李氏朝鮮時代の学業が散々だったこと、李氏朝鮮のハングル弾圧の結果識字率が二割以下ということを忘れている。学校も100校しかないことも頭から抜け落ちてる。
さらに経済にしても、日本のように先物取引ができているとか、三越のような大型商店が存在していたわけではないことも。

併合した時点で、韓国は経済破綻した最貧国だった。

そんな状況で大企業幹部を任せられる人材が十年二十年で育つと思うなら、あるみさんは企業経営舐めすぎ。

一応上り詰めた朝鮮人はいるものの、大体は日本に留学して勉学を身に付けた人物。帰ったところで旨味があるわけでもない。

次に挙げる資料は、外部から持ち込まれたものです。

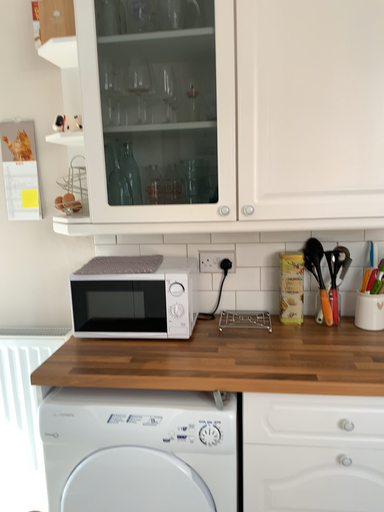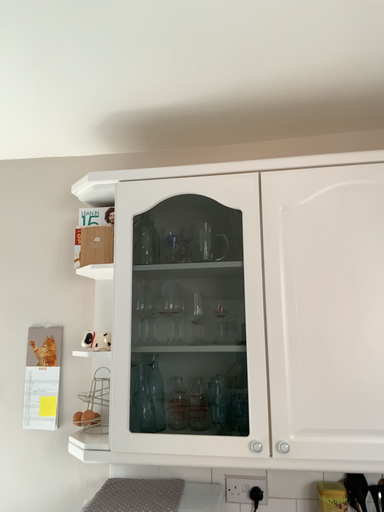 Question: Which way did the camera rotate in the video?

Choices:
 (A) rotated upward
 (B) rotated downward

そして何度も言うが、朝鮮半島は赤字だ。台湾はすぐに黒地になったのにな。

搾取、略取するつもりなら、朝鮮人相手に学校造って、知識を与える必要はない。

朝鮮米を日本に流入させて、本国の農家を怒らせる必要もない。

関税だってもっと自由に弄れたはずだ。
日本人との間に、決定的な、法的な差別を行えたはずだ。
なのにそれをしない

理由は簡単。日本は解放とか植民地とか、そういう考えはまったくない。ただロシアへの防波堤が欲しかった。そのために朝鮮を維持する必要があった、だから投資した。それだけのこと。

投稿: ROM人 | 2013年7月 6日 (土) 01時22分

戦前の日本企業が一方的に労働力を搾取していたと決め付けていますが、その日本企業での賃金と従来の農業等での所得と比較できる筈ですが左翼学者は数字を出すことなく日本を貶めています。
日本企業の進出で食えるようになり人口増大したとは書きません。
当時の日本でもそうですが伝染病対策や栄養改善(満足するものでなくとも以前よりはよくなった)や教育で幼児死亡が減りよくなっているのです。